The investigation team had worked with Interpol before, so a call was made, and another and another until the phone rang in Holland on the desk of police officer Jan Tuinman in the town where, in 1930, a cow landed a jab on the jaw of a young farm boy.

"[Tuinman] knew the family," said Fonseca. "He really took an interest and made a lot of efforts to help gather credible samples. He found three living relatives, all elderly of course, from the mother's side of this man's family line. They were more than willing to provide a swab for us."

After three years of studying these mysterious remains, it was now a matter of simple comparison.

"The family was curious, I think, and held out hope," Fonseca said.

"I don't think they were frustrated by the delays. The family was very realistic about it. The analysis was complex and they remained a pleasure to deal with."

The microscopes ended all doubt. Confirmed: they had their match. The Ashcroft remains were indeed that of long lost Joris. It took 44 years but the mystery was finally solved.

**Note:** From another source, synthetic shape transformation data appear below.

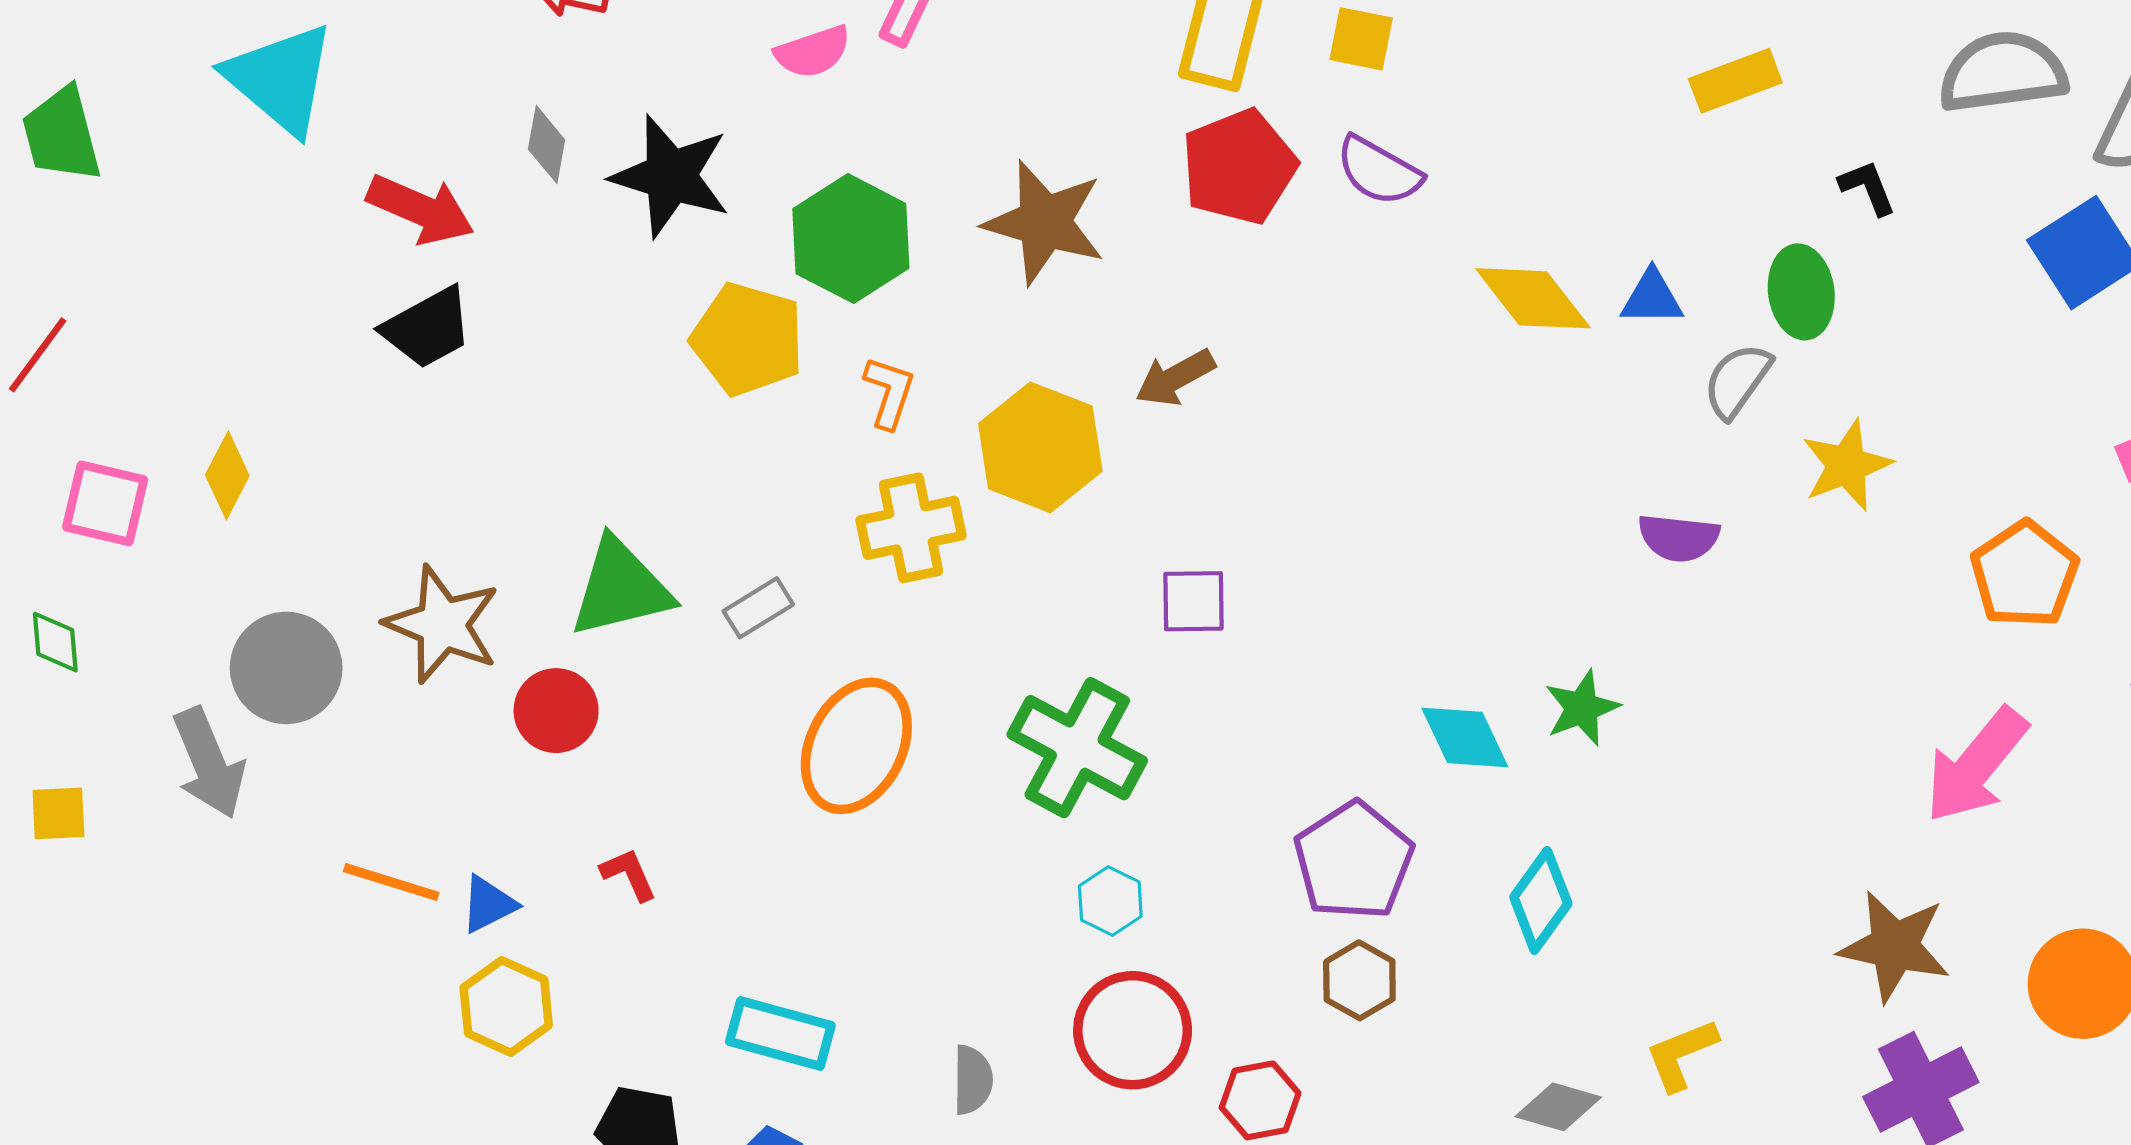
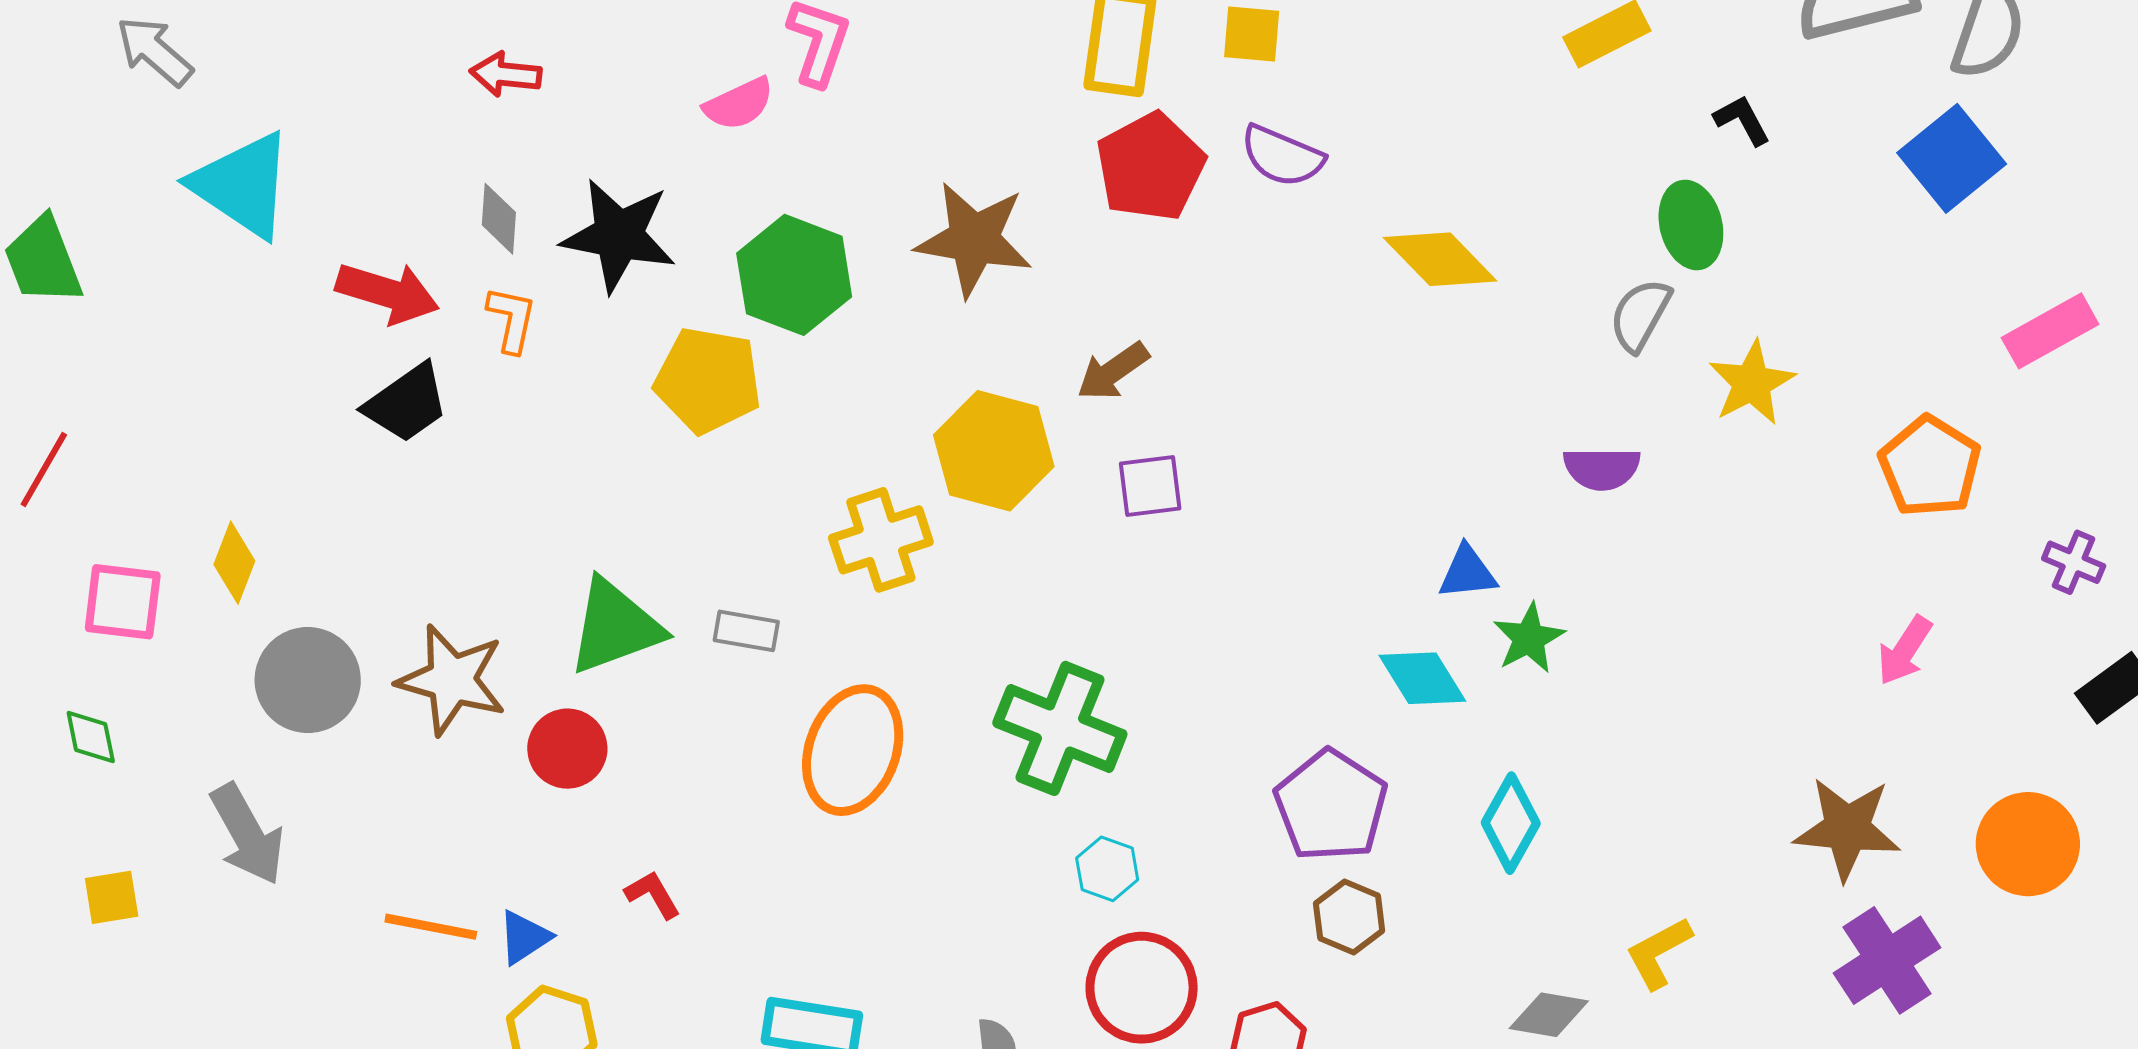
blue triangle: (1652, 298) -> (1468, 572), moved
orange L-shape: (889, 392) -> (512, 319), moved
purple square: (1193, 601) -> (1150, 486), moved
gray rectangle: (758, 608) -> (746, 631), turned 48
gray circle: (286, 668) -> (308, 680), moved
pink arrow: (1976, 765) -> (1905, 650), size x0.6

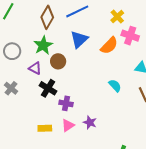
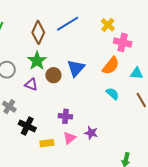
blue triangle: (79, 39) -> (76, 68), moved
orange semicircle: (109, 46) -> (111, 66), moved
black cross: (48, 88) -> (27, 126), moved

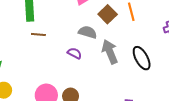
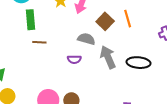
purple semicircle: (75, 53) -> (74, 59), turned 152
black ellipse: (142, 58) -> (138, 63), turned -55

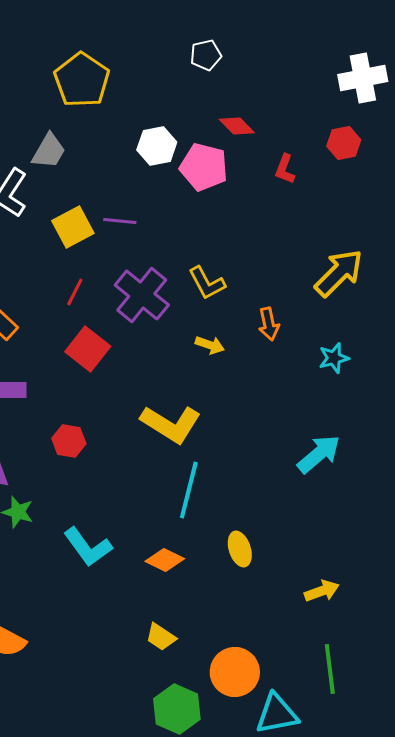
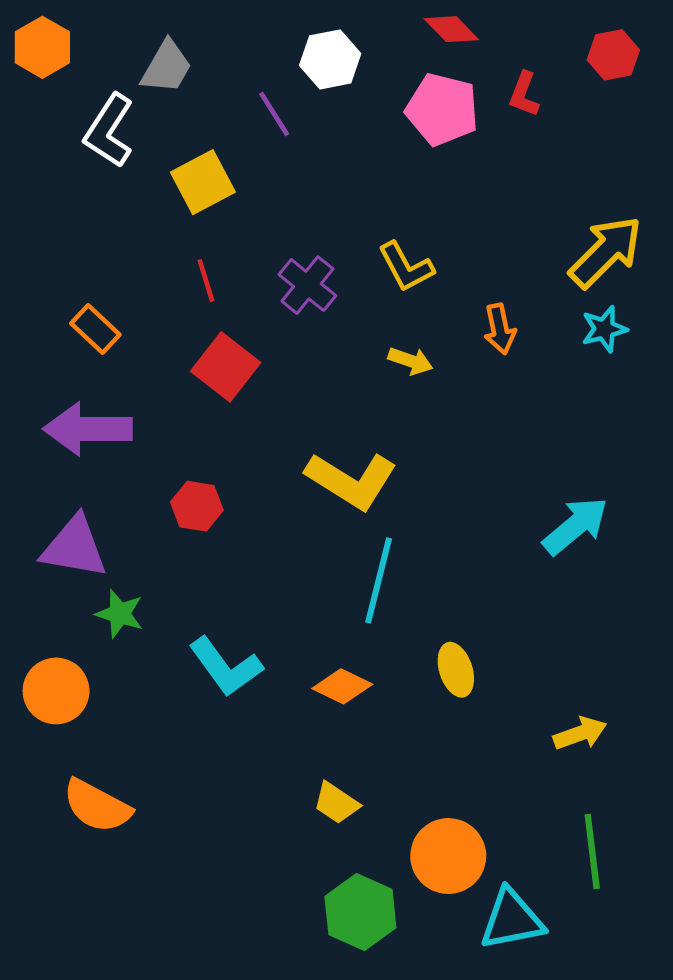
pink pentagon: (204, 167) -> (442, 109), moved
purple line: (120, 221) -> (274, 114), moved, turned 52
red line: (75, 292) -> (206, 281), turned -44
purple cross: (142, 295) -> (307, 285), size x0.7
cyan star: (334, 358) -> (604, 329), moved

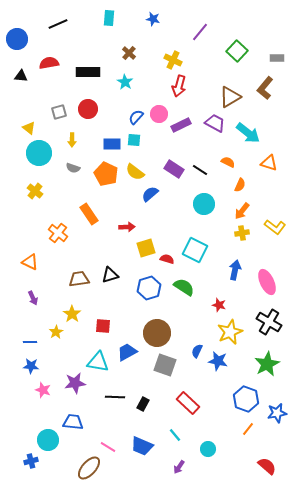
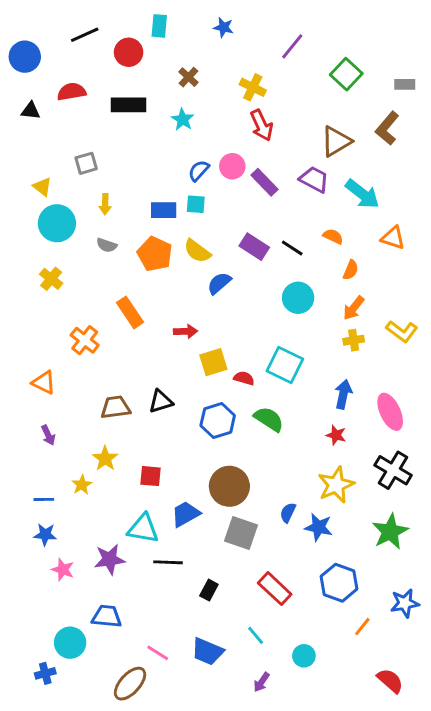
red arrow: (179, 86) -> (262, 125), turned -40
red circle: (88, 109) -> (129, 52), moved
purple rectangle: (181, 125) -> (264, 182), turned 72
red star: (219, 305) -> (336, 435), moved
black line: (115, 397) -> (168, 562), moved
blue hexagon: (246, 399) -> (339, 583), moved

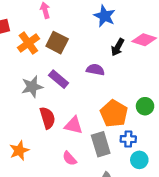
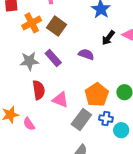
gray rectangle: (101, 144) -> (81, 119), turned 45
pink semicircle: (69, 158) -> (29, 124), moved
cyan circle: (139, 160) -> (121, 130), moved

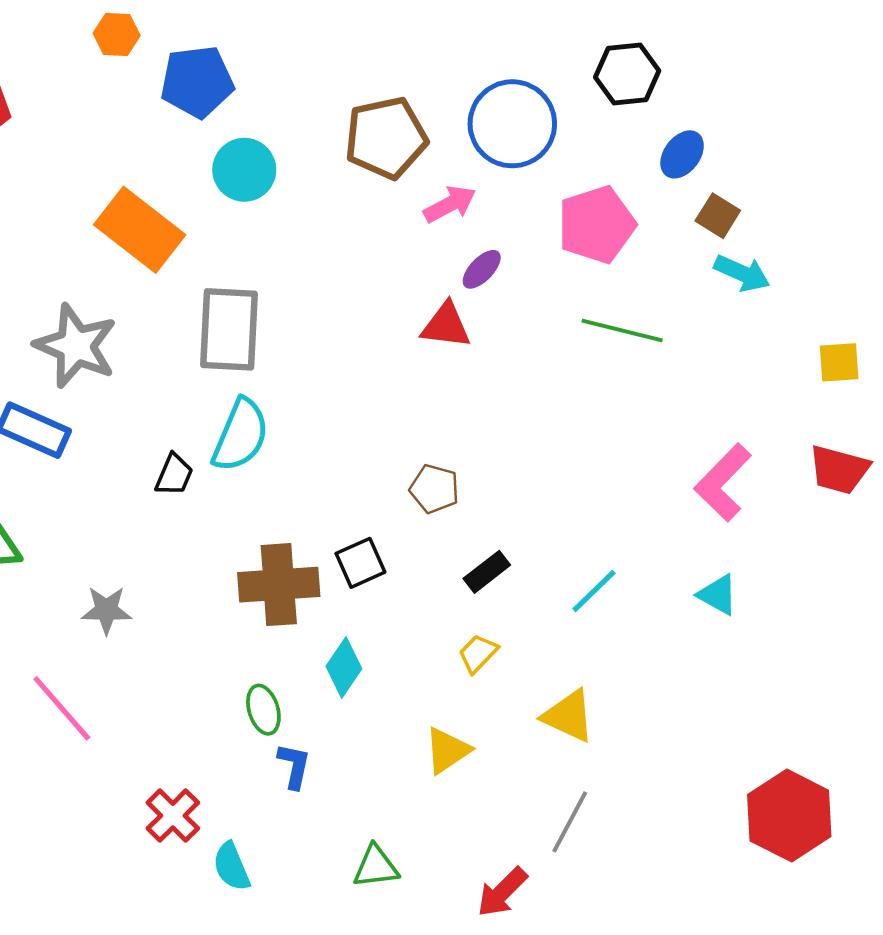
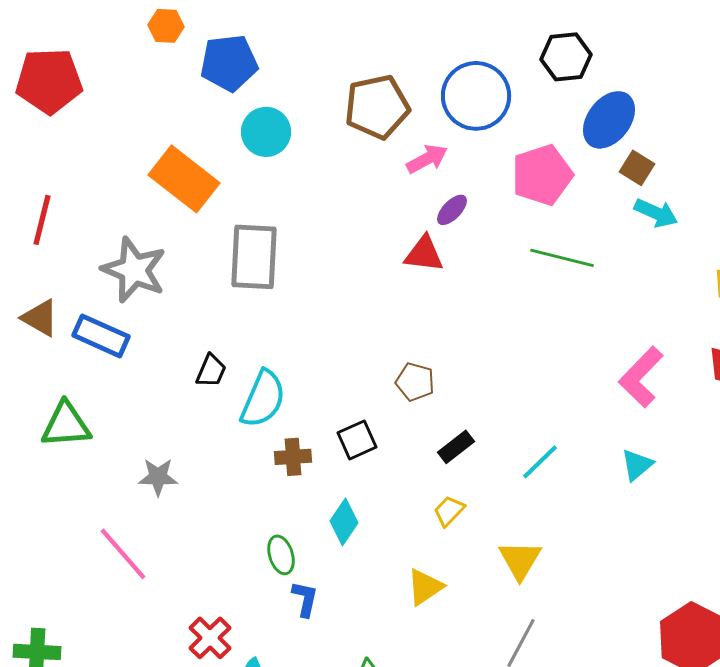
blue ellipse: (682, 154) -> (609, 120), size x1.5
cyan semicircle: (240, 435) -> (263, 399), moved
brown cross: (279, 585) -> (293, 457), size x0.6
cyan triangle: (718, 595) -> (637, 465), turned 51
yellow triangle: (568, 716) -> (520, 560), turned 36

"I feel very, very - how you say? - very happy. To see our work help the family... very satisfying," said Yang through broken English but intact sincerity. "This is a university research lab, but we try our best to help, in particular when the coroners' office has tried the other ways and can't get the answer. We can see this unique technique's potential to work with forensic samples. We feel it will be really useful to society."

For Hodges, who could potentially see Joris's family members in the grocery store lineup or the shopping mall on any given Prince George day, it was the most personal case he had ever worked on.

He was aware that they didn't get all their answers, like why Joris left all his personal effects and wallet behind when he got on the bus, or why Joris exited the Cache Creek bus depot before the connecting Greyhound departed, or how he ended up four kilometers down the road in a secluded field, or even the official cause of Joris's death. But they know the most important part of the mystery: where was he?

"This is the only time I've worked with family members and the only reason I did was because it was the only conceivable option we were left with of finally solving this case," Hodges said. "Each case has some kind of weird twist to it. It keeps the mind alive."

For one family, it also breathed new life into faded, cherished memories.